Agent Planning Benchmark: A Diagnostic Framework for Planning Capabilities in LLM Agents
For researchers and developers of LLM agents, APB provides a diagnostic tool to identify and improve planning-specific capabilities, addressing a gap in existing end-to-end evaluations.
The paper introduces the Agent Planning Benchmark (APB), a diagnostic benchmark with 4,209 multimodal cases across 22 domains to isolate planning failures from execution failures in LLM agents. Testing 12 MLLMs reveals systematic weaknesses in long-horizon planning, tool-noise robustness, and calibrated refusal, and APB-guided refinement improves plan correctness and downstream execution metrics on ToolSandbox and τ²-bench tasks.

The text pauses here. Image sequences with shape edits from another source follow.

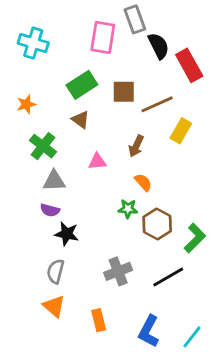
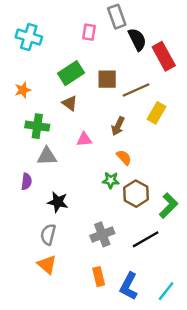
pink rectangle: (103, 37) -> (89, 32), size x0.6
green cross: (43, 146) -> (37, 126), turned -30
purple semicircle: (50, 210) -> (26, 181), moved, turned -98
orange rectangle: (99, 320) -> (99, 277), moved

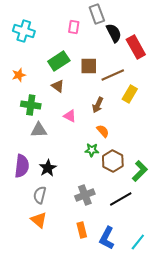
pink triangle: (84, 139) -> (70, 116), turned 32
purple semicircle: (26, 181) -> (22, 166), moved, size x1.6
black star: (58, 202) -> (48, 168), turned 30

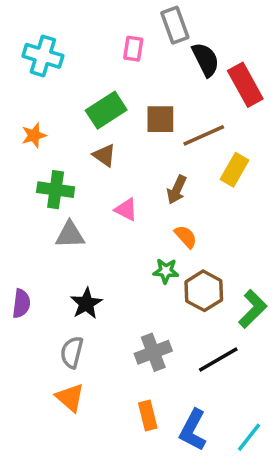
purple semicircle: (22, 166) -> (21, 303), moved, size x0.7

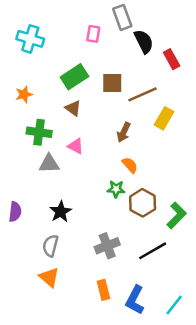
red rectangle: (245, 85) -> (172, 59), size x0.7
pink triangle: (126, 210) -> (76, 146), moved

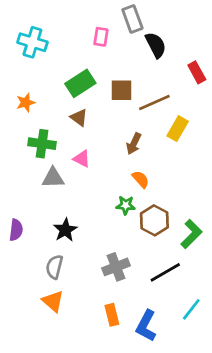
red rectangle: (172, 59) -> (197, 72), moved
cyan line: (174, 305) -> (191, 309), moved

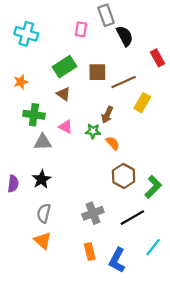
green star: (126, 205) -> (93, 131), moved
black star: (65, 230) -> (42, 179), moved

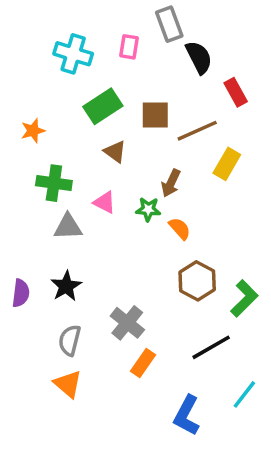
cyan cross: (26, 34) -> (73, 54), moved
red rectangle: (158, 58) -> (236, 92), moved
brown triangle: (63, 94) -> (115, 152), moved
gray cross: (93, 213) -> (127, 323), moved, turned -30
orange rectangle: (90, 251) -> (143, 363), moved, turned 49

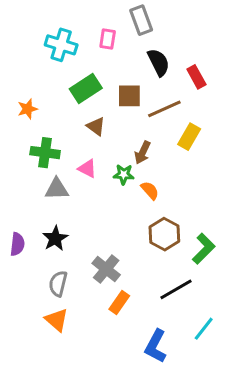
black semicircle: (199, 57) -> (159, 62), moved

Planning is central to LLM agents: before acting, an agent must decompose goals, select tools, reason over constraints, and decide when a task is infeasible. Yet existing agent evaluations often report only end-to-end success, making it difficult to determine whether failures stem from planning or execution. We introduce \textbf{Agent Planning Benchmark (APB)}, a planning-specific diagnostic benchmark with 4,209 multimodal cases across 22 domains and five settings, covering holistic planning, feedback-conditioned step-wise planning, and robustness under extraneous tools, broken tools, and unsolvable tasks. Across 12 MLLMs, APB reveals systematic weaknesses in long-horizon planning, tool-noise robustness, calibrated refusal, and inference-time refinement. We further validate APB on 200 ToolSandbox tasks and 200 $τ^2$-bench tasks, where APB-guided refinement consistently improves plan correctness, plan grade, and downstream execution metrics across three representative models. APB thus serves as an upstream diagnostic complement to execution benchmarks.